→ **Work order**
Only the number is needed: count the lines below that hold the string "HighMedium".

→ **Supplied data**
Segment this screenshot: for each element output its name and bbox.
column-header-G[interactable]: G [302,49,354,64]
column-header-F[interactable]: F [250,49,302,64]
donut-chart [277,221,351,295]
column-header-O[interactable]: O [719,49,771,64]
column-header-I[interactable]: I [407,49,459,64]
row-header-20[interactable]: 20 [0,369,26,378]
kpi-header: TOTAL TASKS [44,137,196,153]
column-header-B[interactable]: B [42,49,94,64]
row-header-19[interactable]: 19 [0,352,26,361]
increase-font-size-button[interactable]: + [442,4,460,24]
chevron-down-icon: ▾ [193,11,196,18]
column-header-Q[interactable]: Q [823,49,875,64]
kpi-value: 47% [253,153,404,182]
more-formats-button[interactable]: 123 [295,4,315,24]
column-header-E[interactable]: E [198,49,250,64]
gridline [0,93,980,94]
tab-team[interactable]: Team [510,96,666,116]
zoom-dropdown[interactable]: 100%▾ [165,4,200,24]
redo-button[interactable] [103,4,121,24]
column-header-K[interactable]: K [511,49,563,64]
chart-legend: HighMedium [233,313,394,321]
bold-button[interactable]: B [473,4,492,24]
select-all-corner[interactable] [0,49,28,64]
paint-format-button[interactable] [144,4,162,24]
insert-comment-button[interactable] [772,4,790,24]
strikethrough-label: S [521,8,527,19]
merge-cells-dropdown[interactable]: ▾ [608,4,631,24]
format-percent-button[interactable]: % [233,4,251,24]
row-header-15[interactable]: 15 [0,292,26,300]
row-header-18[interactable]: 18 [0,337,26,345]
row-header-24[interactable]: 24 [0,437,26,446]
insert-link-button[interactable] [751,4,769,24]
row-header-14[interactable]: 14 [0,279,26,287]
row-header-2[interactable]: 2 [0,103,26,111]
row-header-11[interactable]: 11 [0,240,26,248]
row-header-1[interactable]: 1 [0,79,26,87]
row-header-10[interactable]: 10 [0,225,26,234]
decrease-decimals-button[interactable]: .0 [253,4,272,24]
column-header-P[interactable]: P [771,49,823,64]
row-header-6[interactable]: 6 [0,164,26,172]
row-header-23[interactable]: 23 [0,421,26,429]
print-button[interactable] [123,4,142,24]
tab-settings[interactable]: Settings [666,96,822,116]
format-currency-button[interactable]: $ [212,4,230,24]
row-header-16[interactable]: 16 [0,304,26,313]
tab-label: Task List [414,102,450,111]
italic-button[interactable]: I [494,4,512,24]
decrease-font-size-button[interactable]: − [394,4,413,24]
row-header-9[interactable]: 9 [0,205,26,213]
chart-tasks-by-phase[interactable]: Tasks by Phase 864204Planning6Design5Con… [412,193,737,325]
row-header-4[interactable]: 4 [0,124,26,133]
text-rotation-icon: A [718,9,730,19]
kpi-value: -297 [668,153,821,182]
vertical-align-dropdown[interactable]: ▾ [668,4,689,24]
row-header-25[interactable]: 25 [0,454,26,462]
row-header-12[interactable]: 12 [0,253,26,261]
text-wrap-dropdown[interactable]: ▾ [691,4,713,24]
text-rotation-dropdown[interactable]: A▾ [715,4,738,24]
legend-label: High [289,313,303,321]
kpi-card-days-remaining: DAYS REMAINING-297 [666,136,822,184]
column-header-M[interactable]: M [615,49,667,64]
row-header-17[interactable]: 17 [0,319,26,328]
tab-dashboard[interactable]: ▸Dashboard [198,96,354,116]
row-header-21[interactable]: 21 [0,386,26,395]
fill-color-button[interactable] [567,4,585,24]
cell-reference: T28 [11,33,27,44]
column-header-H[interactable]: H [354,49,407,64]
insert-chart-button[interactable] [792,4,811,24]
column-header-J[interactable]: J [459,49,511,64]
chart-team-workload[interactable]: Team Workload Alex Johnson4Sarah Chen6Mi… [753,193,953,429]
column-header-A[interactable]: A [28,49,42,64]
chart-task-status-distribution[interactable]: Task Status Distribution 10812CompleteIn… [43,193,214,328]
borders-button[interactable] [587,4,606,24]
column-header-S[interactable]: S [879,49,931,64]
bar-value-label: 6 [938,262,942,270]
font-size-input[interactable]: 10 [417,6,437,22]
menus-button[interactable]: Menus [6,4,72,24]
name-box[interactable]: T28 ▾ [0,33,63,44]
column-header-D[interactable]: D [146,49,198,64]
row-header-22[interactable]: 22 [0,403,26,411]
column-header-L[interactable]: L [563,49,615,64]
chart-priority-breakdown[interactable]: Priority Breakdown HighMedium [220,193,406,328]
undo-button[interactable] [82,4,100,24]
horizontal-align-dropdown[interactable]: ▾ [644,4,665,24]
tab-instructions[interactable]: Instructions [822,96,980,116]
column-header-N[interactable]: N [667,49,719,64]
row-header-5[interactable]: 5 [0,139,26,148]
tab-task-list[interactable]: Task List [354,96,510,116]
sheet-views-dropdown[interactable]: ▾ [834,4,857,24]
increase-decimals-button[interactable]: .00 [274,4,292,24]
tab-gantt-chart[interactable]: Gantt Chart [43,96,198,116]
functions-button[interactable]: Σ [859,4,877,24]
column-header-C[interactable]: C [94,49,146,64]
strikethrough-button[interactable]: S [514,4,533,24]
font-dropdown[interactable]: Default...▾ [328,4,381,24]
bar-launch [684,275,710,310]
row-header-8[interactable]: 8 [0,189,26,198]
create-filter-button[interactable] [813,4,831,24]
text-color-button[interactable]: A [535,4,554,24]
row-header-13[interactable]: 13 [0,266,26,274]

==

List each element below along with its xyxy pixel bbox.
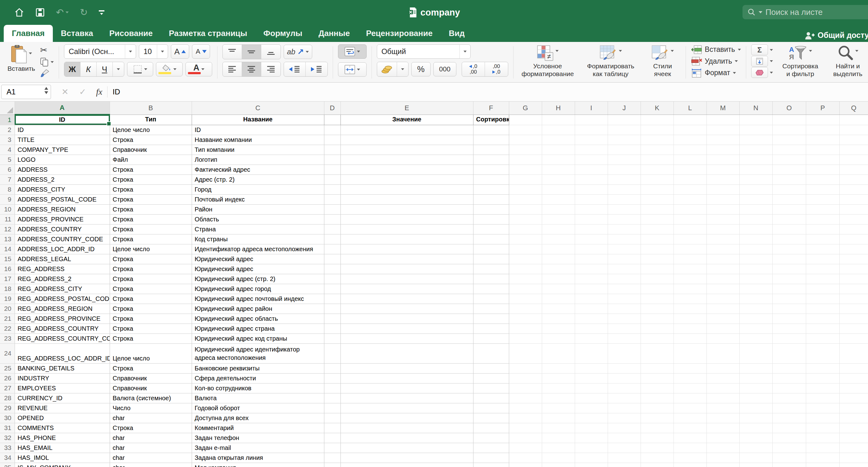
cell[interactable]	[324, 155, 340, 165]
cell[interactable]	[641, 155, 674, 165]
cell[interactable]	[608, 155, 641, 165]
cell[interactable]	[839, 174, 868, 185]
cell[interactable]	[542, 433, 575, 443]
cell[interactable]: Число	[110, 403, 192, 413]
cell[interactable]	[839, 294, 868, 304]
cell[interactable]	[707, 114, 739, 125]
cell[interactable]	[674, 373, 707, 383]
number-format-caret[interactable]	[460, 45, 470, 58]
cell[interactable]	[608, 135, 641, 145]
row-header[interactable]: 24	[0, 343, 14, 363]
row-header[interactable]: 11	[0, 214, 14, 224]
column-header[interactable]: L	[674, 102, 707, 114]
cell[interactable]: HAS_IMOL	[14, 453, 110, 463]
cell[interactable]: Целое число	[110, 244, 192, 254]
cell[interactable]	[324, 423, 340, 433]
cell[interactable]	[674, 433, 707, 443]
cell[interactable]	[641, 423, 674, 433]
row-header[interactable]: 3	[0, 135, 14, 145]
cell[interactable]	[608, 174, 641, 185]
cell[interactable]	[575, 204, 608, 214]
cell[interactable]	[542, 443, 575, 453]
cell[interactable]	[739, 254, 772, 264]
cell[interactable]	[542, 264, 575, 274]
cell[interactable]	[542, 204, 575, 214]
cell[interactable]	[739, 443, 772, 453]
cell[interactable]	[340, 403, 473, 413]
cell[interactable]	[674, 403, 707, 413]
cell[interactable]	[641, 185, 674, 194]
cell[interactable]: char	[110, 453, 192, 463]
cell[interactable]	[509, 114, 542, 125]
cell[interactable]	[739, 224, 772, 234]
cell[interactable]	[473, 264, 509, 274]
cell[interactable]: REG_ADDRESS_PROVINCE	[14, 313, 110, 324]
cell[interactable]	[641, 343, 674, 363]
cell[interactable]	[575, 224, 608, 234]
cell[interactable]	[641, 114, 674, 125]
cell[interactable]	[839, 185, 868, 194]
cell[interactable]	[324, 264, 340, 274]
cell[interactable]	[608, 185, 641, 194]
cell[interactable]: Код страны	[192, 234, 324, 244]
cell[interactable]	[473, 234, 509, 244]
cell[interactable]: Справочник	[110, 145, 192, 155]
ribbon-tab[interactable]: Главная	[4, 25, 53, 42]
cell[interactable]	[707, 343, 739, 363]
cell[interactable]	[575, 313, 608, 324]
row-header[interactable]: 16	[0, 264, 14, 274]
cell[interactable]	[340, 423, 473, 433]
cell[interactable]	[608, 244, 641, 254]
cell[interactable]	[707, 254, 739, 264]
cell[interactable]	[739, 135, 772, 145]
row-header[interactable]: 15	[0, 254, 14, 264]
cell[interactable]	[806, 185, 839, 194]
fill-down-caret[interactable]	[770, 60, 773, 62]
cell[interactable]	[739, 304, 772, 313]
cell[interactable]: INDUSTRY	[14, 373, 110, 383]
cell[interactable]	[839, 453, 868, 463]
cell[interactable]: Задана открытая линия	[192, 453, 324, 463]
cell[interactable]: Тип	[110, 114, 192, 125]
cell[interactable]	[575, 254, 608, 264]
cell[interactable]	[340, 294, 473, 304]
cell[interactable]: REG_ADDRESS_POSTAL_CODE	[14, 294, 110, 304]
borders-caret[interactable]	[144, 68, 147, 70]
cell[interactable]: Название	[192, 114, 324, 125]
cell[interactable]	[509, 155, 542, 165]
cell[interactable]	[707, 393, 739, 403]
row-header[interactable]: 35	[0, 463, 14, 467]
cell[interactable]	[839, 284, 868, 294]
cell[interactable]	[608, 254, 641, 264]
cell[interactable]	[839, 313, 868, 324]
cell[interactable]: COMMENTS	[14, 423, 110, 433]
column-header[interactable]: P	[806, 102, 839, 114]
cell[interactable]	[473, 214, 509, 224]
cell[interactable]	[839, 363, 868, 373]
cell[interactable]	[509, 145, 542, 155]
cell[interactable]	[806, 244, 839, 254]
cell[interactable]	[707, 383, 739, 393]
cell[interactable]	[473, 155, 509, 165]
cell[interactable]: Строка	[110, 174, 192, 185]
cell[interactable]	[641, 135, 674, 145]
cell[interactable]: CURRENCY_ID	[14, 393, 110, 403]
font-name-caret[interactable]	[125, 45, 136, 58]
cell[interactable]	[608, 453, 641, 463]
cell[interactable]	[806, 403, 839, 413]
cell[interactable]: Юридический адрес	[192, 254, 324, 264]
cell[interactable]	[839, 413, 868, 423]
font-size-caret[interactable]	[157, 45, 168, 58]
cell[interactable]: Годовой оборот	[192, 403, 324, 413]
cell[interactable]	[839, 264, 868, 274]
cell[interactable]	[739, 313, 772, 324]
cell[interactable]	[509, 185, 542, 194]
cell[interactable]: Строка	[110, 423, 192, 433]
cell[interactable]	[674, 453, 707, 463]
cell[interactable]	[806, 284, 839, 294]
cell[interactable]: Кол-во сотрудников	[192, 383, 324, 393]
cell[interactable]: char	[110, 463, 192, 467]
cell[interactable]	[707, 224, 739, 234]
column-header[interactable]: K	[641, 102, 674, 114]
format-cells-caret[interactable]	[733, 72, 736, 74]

→ **Answer below**
2